Investing in Poverty Reduction
After almost a year of accomplishing nothing, the Republican-led US Congress has managed to enact a far-reaching tax law and budget legislation that will shape the contours of future government spending. Neither will solve America's most pressing economic challenges, but each does include at least one sensible idea for tackling poverty.
BERKELEY – The tax legislation that US President Donald Trump signed into law last December will dramatically increase inequality and the federal budget deficit. Yet, hidden within it – and within budget legislation enacted in February – are two promising programs for helping state and local governments address the needs of disadvantaged Americans.
The new tax law creates generous incentives to encourage private investment in distressed urban and rural areas; and a provision in the budget package will establish a competitive grant program to help states fund “pay-for-success” contracts. Both ideas have their roots in the Democratic administrations of Presidents Bill Clinton and Barack Obama; but they attracted congressional Republican support because they empower state and local governments, rely on public-private partnerships, and encourage rigorous impact assessments.

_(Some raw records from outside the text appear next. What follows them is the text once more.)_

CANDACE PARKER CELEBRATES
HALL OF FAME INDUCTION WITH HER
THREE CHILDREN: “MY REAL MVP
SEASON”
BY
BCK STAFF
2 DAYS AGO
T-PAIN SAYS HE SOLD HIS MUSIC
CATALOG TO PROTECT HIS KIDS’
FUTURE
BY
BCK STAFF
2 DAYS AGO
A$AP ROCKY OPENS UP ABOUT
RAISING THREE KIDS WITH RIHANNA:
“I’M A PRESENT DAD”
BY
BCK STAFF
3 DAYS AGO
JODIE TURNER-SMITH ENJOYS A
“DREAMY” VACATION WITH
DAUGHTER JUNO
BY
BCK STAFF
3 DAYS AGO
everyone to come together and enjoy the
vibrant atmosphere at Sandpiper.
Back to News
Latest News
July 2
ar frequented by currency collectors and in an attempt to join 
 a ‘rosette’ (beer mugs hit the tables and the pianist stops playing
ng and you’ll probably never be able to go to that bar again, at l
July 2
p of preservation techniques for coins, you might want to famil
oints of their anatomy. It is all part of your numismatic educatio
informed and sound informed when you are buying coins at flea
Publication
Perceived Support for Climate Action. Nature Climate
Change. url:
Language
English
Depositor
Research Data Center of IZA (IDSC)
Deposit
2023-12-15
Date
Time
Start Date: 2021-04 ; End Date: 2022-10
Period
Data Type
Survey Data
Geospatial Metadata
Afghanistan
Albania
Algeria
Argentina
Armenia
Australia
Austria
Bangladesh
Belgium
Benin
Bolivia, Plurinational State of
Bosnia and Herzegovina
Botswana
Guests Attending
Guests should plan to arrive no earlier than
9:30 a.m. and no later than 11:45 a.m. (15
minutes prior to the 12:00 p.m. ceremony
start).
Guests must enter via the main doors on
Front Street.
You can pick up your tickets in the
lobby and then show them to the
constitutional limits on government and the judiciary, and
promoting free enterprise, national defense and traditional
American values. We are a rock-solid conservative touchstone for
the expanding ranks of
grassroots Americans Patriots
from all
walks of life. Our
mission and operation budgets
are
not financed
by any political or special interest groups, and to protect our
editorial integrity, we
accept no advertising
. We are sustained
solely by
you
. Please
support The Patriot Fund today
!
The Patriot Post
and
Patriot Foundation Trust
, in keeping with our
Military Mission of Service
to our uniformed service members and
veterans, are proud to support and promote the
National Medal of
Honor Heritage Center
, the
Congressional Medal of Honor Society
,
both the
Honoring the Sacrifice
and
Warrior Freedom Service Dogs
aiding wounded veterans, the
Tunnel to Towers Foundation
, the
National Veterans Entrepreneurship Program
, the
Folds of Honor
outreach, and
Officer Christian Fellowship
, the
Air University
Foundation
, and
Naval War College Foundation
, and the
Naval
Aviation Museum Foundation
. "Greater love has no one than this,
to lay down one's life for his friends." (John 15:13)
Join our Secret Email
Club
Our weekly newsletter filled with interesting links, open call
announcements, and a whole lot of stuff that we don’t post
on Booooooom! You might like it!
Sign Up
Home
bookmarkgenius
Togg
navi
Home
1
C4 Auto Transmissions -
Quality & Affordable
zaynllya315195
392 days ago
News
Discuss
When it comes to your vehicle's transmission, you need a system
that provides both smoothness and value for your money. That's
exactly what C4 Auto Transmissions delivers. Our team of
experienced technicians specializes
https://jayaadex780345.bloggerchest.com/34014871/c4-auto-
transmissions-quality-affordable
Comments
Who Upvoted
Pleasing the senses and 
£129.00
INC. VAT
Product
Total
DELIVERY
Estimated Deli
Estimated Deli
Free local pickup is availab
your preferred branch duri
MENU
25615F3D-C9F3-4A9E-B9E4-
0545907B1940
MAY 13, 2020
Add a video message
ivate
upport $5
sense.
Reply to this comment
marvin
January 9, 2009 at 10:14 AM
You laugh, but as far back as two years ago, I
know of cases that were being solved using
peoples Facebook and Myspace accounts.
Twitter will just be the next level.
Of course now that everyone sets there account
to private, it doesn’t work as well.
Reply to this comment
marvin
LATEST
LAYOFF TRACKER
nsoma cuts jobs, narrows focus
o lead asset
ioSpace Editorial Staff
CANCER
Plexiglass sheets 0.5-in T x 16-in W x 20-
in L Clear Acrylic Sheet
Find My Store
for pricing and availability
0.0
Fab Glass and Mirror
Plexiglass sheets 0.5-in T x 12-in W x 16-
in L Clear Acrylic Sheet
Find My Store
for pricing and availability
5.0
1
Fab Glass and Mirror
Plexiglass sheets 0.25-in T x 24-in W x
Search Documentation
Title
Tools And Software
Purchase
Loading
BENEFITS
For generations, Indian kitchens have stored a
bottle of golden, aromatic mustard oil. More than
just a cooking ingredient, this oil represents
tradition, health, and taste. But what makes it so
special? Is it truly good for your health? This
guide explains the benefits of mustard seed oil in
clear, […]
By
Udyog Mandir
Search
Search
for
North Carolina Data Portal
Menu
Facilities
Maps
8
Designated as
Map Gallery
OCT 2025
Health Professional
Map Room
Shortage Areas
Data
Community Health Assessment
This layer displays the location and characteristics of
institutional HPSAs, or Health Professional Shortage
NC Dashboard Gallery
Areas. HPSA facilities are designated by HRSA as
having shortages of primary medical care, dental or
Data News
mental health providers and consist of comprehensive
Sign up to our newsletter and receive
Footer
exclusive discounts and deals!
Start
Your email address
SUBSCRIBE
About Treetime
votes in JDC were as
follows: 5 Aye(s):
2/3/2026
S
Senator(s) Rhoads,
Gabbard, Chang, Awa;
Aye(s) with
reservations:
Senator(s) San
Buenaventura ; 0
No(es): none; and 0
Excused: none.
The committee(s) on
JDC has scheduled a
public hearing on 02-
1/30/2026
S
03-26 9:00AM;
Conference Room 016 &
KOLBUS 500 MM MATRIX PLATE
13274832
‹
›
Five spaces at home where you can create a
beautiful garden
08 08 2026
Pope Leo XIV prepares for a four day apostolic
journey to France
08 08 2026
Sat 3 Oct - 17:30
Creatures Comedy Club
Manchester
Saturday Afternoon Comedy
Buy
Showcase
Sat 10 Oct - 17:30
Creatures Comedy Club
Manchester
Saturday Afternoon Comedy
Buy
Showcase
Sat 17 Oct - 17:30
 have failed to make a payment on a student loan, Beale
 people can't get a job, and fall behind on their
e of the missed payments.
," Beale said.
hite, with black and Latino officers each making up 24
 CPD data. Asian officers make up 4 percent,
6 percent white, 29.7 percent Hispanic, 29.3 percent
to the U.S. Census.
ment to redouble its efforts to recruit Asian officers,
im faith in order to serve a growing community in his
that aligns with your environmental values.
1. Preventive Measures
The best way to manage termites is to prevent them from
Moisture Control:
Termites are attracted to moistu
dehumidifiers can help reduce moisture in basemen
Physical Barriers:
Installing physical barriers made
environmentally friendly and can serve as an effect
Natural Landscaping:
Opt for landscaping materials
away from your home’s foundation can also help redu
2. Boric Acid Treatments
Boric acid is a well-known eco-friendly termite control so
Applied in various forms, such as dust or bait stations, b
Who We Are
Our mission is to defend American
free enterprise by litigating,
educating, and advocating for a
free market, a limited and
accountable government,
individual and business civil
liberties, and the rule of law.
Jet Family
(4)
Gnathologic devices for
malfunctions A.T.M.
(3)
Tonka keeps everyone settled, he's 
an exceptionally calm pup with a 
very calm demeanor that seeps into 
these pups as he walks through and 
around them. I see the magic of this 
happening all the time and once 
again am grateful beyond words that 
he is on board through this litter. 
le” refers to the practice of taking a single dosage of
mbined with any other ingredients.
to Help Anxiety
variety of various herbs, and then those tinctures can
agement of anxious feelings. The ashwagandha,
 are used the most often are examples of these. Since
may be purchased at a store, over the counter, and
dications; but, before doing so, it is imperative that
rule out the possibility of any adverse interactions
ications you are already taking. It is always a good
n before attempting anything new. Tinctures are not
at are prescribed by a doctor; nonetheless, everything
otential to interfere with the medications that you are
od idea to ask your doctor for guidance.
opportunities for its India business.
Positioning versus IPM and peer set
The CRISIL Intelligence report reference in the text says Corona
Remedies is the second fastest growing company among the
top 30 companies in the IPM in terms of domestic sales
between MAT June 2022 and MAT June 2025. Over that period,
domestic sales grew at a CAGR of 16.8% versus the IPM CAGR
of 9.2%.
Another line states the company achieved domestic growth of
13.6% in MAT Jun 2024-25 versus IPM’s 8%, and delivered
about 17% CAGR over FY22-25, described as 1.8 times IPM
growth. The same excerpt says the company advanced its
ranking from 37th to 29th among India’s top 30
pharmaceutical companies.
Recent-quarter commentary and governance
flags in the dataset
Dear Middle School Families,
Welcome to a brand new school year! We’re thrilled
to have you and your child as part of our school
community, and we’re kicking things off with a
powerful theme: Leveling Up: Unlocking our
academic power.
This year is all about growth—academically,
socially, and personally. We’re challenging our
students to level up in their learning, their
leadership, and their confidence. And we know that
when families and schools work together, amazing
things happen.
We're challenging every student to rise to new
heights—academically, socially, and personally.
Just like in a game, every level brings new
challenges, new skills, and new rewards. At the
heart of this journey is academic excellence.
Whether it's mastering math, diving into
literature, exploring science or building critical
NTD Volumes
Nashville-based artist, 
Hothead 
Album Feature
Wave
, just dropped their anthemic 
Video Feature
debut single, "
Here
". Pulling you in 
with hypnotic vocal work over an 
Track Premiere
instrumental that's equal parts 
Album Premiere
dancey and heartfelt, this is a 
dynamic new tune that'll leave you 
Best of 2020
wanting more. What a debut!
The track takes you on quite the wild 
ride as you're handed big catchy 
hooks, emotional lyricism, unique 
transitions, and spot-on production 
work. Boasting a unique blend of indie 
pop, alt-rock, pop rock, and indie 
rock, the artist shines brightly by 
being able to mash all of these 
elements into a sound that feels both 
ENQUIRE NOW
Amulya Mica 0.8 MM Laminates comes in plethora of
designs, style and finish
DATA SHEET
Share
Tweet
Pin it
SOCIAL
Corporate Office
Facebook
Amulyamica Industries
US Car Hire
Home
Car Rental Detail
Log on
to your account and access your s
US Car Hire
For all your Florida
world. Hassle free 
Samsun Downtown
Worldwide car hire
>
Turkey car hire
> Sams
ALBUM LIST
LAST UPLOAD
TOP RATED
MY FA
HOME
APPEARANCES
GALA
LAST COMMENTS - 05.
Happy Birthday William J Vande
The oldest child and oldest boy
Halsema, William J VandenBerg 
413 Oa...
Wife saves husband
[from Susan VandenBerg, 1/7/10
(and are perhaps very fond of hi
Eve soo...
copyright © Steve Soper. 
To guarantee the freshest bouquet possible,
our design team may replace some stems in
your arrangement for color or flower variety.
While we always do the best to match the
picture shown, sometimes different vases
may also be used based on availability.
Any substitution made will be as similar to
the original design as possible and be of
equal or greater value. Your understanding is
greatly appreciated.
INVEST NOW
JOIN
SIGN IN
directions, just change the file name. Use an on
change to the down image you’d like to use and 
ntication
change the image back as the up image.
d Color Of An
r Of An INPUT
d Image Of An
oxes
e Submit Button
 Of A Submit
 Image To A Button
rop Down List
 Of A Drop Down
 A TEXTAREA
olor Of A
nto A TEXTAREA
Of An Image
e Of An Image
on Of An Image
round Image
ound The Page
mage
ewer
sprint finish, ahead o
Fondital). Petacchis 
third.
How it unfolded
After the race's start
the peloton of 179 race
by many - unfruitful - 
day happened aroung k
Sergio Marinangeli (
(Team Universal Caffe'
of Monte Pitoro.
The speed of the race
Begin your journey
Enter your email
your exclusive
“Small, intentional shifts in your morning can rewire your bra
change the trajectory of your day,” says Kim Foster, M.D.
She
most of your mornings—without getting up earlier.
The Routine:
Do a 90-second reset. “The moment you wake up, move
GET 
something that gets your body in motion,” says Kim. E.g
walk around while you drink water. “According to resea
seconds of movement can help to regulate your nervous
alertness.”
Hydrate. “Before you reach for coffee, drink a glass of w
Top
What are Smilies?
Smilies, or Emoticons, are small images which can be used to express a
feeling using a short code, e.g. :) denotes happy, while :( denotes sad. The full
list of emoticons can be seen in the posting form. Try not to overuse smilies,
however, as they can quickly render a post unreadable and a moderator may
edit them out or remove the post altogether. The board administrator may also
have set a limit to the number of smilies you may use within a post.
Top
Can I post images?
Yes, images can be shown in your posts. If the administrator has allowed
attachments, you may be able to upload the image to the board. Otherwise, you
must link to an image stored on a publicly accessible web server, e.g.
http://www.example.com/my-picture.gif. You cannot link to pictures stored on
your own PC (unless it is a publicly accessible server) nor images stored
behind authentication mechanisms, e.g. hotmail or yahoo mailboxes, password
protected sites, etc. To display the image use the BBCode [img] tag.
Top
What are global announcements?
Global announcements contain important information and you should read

The provisions in the tax law to encourage private investment in impoverished areas center on the creation of “Opportunity Zones” (a term coined more than 30 years ago by New York Governor Mario Cuomo). The OZ program grants US governors the authority to designate up to 25% of low-income census tracts – those with an individual poverty rate of 20% or higher, and median family income below 80% of the state or territorial average – as OZs.